At the beginning of the year, General Motors CEO Rick Wagoner stood onstage at the International Auto Show in Detroit alongside a sign that read "Here to Stay." It was, as it turned out, wishful thinking.

Not even four months later, the Obama Administration has told Wagoner to go, making him the first high-level casualty in what is sure to be a painful and perilous restructuring process for GM, a fallen corporate giant whose name was once synonymous with U.S. industry. White House officials have determined that the viability plan Wagoner submitted in February — a condition of the billions in aid the government loaned the company late last year — lacks credibility. As such, President Barack Obama has decided on a "clean-sheet-of-paper approach" that will involve new management and significant losses for the company's creditors, suppliers, dealers and workers, according to senior Administration officials. "Even greater sacrifices will be required from all stakeholders," one official said. (See the 50 worst cars of all time.)

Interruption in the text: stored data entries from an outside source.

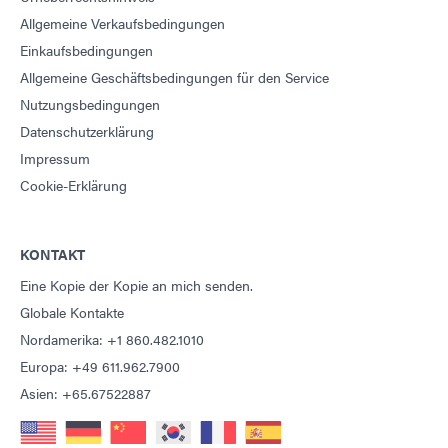
Allgemeine Verkaufsbedingungen
Einkaufsbedingungen
Allgemeine Geschäftsbedingungen für den Service
Nutzungsbedingungen
Datenschutzerklärung
Impressum
Cookie-Erklärung
KONTAKT
Eine Kopie der Kopie an mich senden.
Globale Kontakte
Nordamerika: +1 860.482.1010
Europa: +49 611.962.7900
Asien: +65.67522887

At the same time, the White House has determined that Chrysler, another struggling automaker, will have to find a way in the next month to come to a partnership agreement with the Italian automaker Fiat, or face a likely dissolution; the White House has no plans to request the resignation of Chrysler's CEO, Robert Nardelli. Since late last year, both GM and Chrysler have sustained themselves on $17.4 billion in U.S. government aid. The third major U.S. auto company, Ford, has thus far declined any bailout funds, saying it has enough cash and credit to continue operations through 2009, despite an industry-wide collapse in car and truck sales.

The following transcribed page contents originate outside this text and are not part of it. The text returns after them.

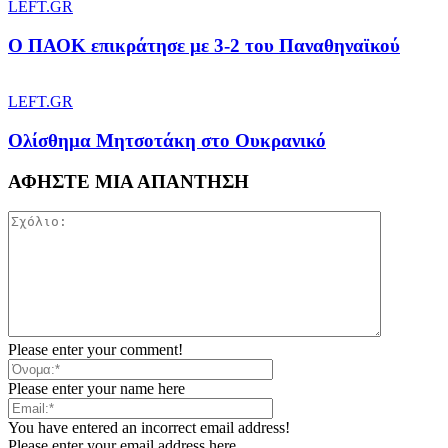
LEFT.GR
Ο ΠΑΟΚ επικράτησε με 3-2 του Παναθηναϊκού
LEFT.GR
Ολίσθημα Μητσοτάκη στο Ουκρανικό
ΑΦΗΣΤΕ ΜΙΑ ΑΠΑΝΤΗΣΗ
Please enter your comment!
Please enter your name here
You have entered an incorrect email address!
Please enter your email address here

On Sunday, the White House made clear that it is taking steps to soften the blow on both the workers and consumers who will be affected by the restructurings. The Treasury Department plans to sponsor a program to insure the warrantees on any new GM or Chrysler car purchased during the restructuring period, even if the companies collapse. In a speech on Monday morning, Obama is expected to announce the appointment of Edward Montgomery, a labor economist, as the new Director of Recovery for Auto Workers and Communities to help funnel government aid to those areas most affected by the fallout, from plant closings to salary and benefit cuts. (See 25 people to blame for the financial crisis.)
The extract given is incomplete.